== What to do ==
For the data below, say how many lines contain "feel". Only the number should be given.

Records from a collection:

┄┄┄┄┄┄

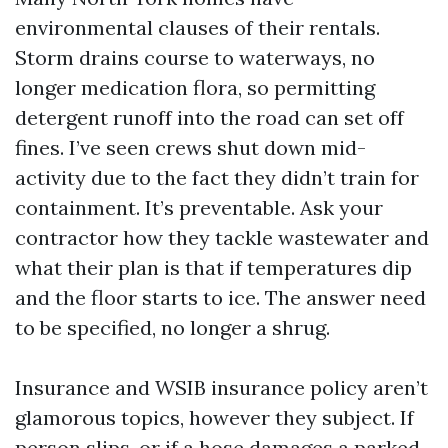
environmental clauses of their rentals.
Storm drains course to waterways, no
longer medication flora, so permitting
detergent runoff into the road can set off
fines. I’ve seen crews shut down mid-
activity due to the fact they didn’t train for
containment. It’s preventable. Ask your
contractor how they tackle wastewater and
what their plan is that if temperatures dip
and the floor starts to ice. The answer need
to be specified, no longer a shrug.
Insurance and WSIB insurance policy aren’t
glamorous topics, however they subject. If
person slips, or if a hose damages a parked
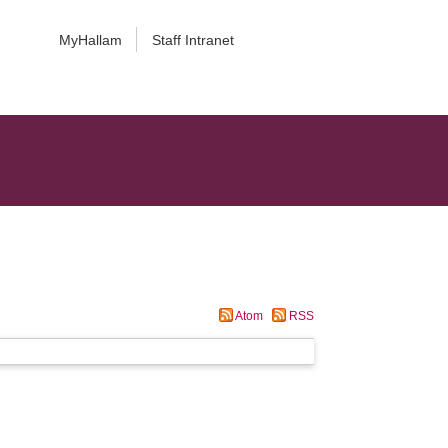
MyHallam
Staff Intranet
Atom
RSS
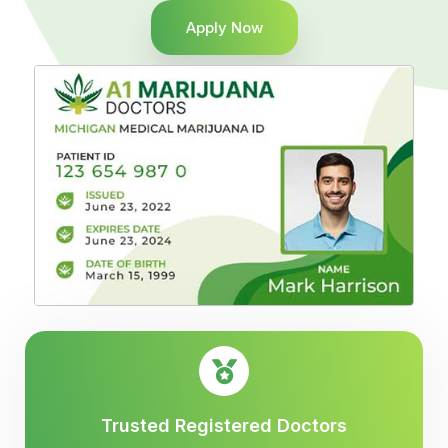
Apply Now
Trusted Registered Doctors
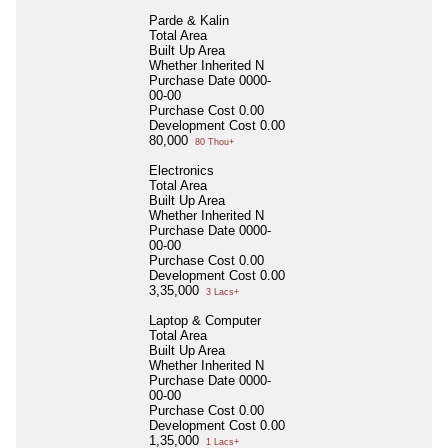
Parde & Kalin
Total Area
Built Up Area
Whether Inherited
N
Purchase Date
0000-
00-00
Purchase Cost
0.00
Development Cost
0.00
80,000
80 Thou+
Electronics
Total Area
Built Up Area
Whether Inherited
N
Purchase Date
0000-
00-00
Purchase Cost
0.00
Development Cost
0.00
3,35,000
3 Lacs+
Laptop & Computer
Total Area
Built Up Area
Whether Inherited
N
Purchase Date
0000-
00-00
Purchase Cost
0.00
Development Cost
0.00
1,35,000
1 Lacs+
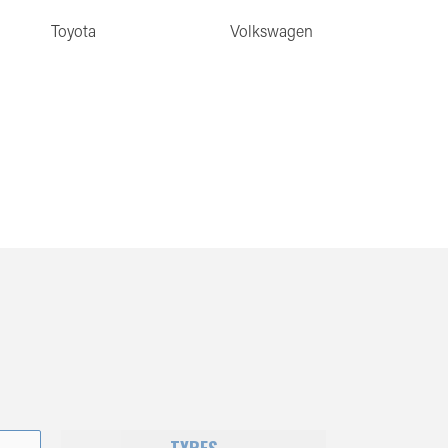
Toyota
Volkswagen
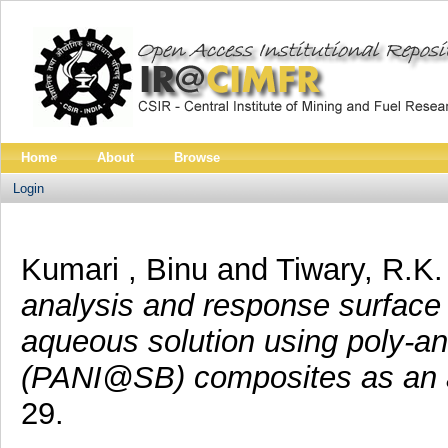
Home
About
Browse
Login
Kumari , Binu
and
Tiwary, R.K
analysis and response surface 
aqueous solution using poly-a
(PANI@SB) composites as an 
29.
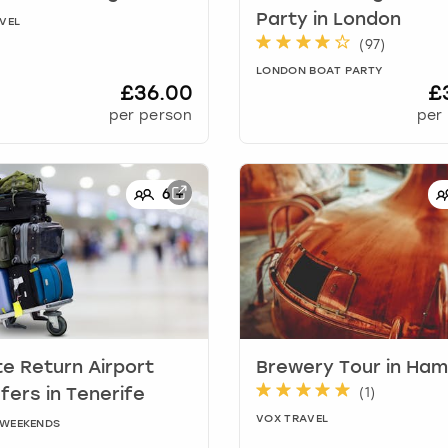
Party
in
London
VEL
(
97
)
LONDON BOAT PARTY
£36.00
£
per person
per
6
+
te Return Airport
Brewery Tour
in
Ham
(
1
)
sfers
in
Tenerife
VOX TRAVEL
Y WEEKENDS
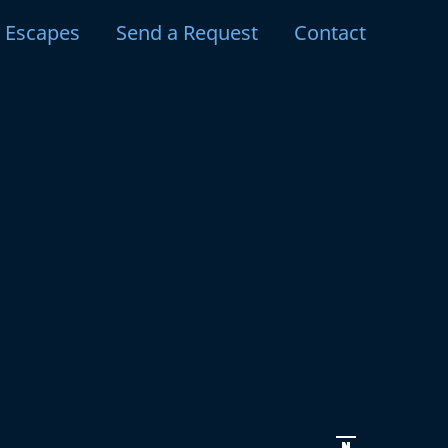
y Escapes
Send a Request
Contact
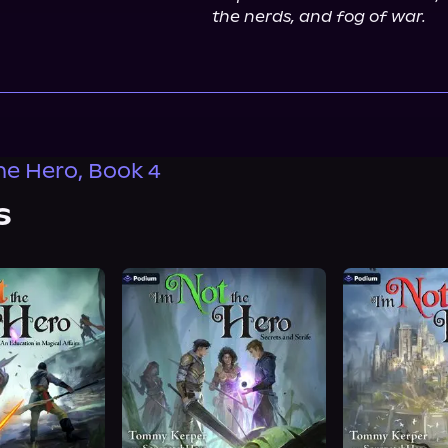
the nerds, and fog of war.
the Hero, Book 4
s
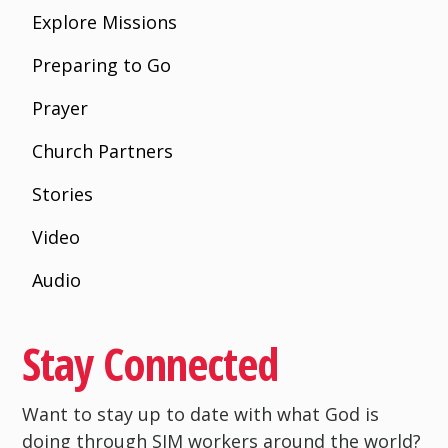
Explore Missions
Preparing to Go
Prayer
Church Partners
Stories
Video
Audio
Stay Connected
Want to stay up to date with what God is
doing through SIM workers around the world?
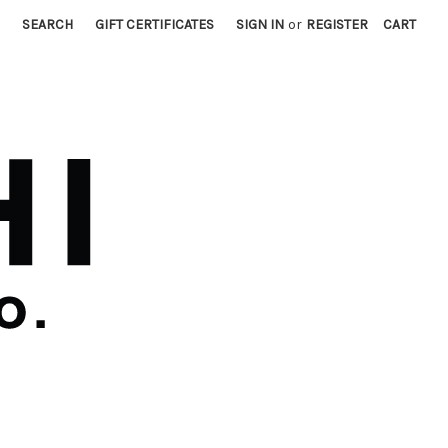
SEARCH
GIFT CERTIFICATES
SIGN IN
or
REGISTER
CART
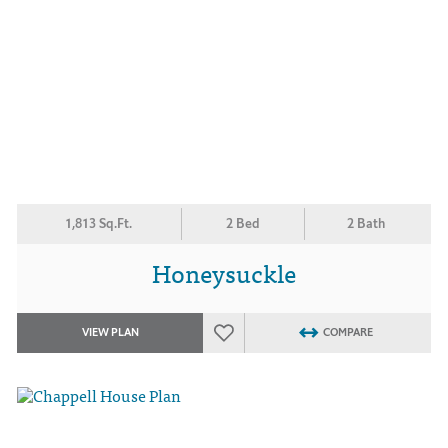
1,813 Sq.Ft.
2 Bed
2 Bath
Honeysuckle
VIEW PLAN
COMPARE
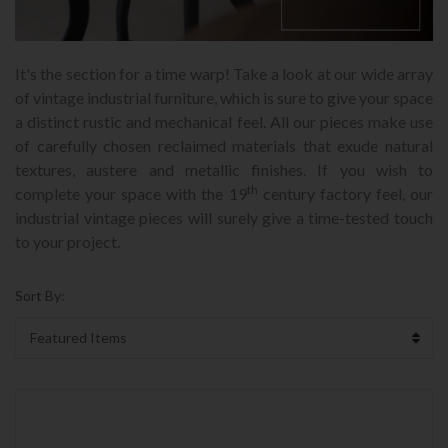
It's the section for a time warp! Take a look at our wide array
of vintage industrial furniture, which is sure to give your space
a distinct rustic and mechanical feel. All our pieces make use
of carefully chosen reclaimed materials that exude natural
textures, austere and metallic finishes. If you wish to
th
complete your space with the 19
century factory feel, our
industrial vintage pieces will surely give a time-tested touch
to your project.
Sort By:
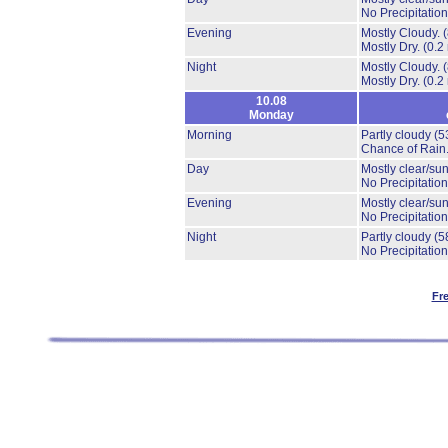
No Precipitation
Evening
Mostly Cloudy.
Mostly Dry.
(0.2
Night
Mostly Cloudy.
Mostly Dry.
(0.2
10.08
Monday
Morning
Partly cloudy
(5
Chance of Rain
Day
Mostly clear/su
No Precipitation
Evening
Mostly clear/su
No Precipitation
Night
Partly cloudy
(5
No Precipitation
Fr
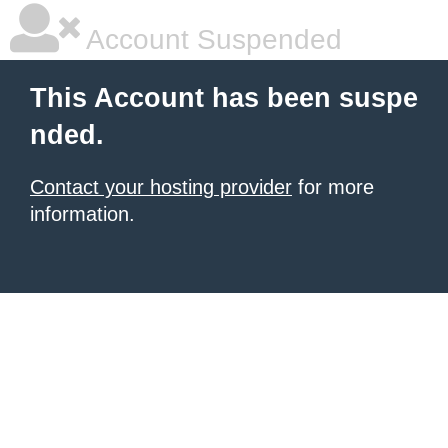
Account Suspended
This Account has been suspe
nded.
Contact your hosting provider
for more
information.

┄┄┄┄┄┄

== Your solution ==
2